Liberal democrats in the region have called for more vigilance to go against attempts by autocrats to exploit the crisis. Moreover, success in battling the virus was “not an issue of democracy versus authoritarianism” but key factors such as trust of citizens on their government, leaders who respond decisively, and effective management and good governance, as Florencio Abad Jr., founding member of the Council for Asian Liberals and Democrats (CALD), and Abhisit Vejjajiva, former prime minister of Thailand pointed out in a CALD online forum.
Strangling Hong Kong
In a territory near the Southeast Asian region, it was in Hong Kong where democracy was most strangled. China killed the “one country, two systems” principle on which Hong Kongers have anchored their freedoms when it imposed the brutal national security law in June 2020, penalizing dissent and unraveling the rule of law. This draconian move came after the massive anti-mainland protests in Hong Kong.
It was not a coincidence that during the pandemic, China had been making more enemies than friends. Hong Kong was only one of them. Senator Francis Pangilinan, who heads CALD, cited China’s “series of aggressive geopolitical skirmishes,” including its border clash with India, standoffs with Vietnam and Malaysia in the South China Sea, and military pressure on Taiwan in an online forum.

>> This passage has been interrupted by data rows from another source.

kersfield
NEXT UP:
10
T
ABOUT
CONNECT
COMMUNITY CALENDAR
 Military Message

During the forum, the speakers, including Emily Lau of the Democratic Party in Hong Kong, urged Western powers, pro-democracy groups to amplify the voices of Hong Kongers struggling to keep their autonomy.

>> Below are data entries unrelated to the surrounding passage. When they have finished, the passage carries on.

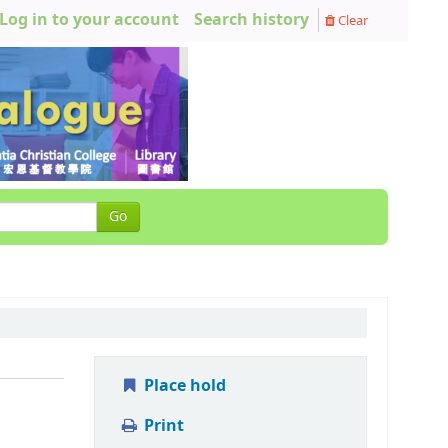
Log in to your account
Search history
Clear
Go
Place hold
Print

Taiwan: Democracy is ‘like breathing air’
One democratic country outside Southeast Asia that is under threat is Taiwan, not from within, but from its giant neighbor, China, which is just a strait away. China has not given up on bringing back what it calls a “renegade province” to the mainland.
Taiwan has been hyper-vigilant, fortifying its democracy against China’s digital disinformation campaigns to divide the populace and sow distrust in the ruling Democratic Progressive Party. Its vibrant civil society has been working with the Digital Ministry to keep transparency in government robust.
China’s assault on Hong Kong has not deterred the Taiwanese resolve to support Hong Kong and keep their own democratic way of life. As Ketty Chen, vice president of the Taiwan Foundation for Democracy, said, freedom for the Taiwanese cannot be taken away because it is “like breathing air.”
Across Asia, keeping the breath of democracy alive remains a challenge. Philippine Vice-President Leni Robredo put it well during her speech at the CALD General Assembly in November. She called on liberals and democrats to make the “necessary pivot” to “engage as many people as possible…to listen…to hold real conversations, to hear real stories, to build real connections…to lean towards the ground and share in the struggle of the people.” In fact, she stressed, this is the “only truly liberal response to the times.”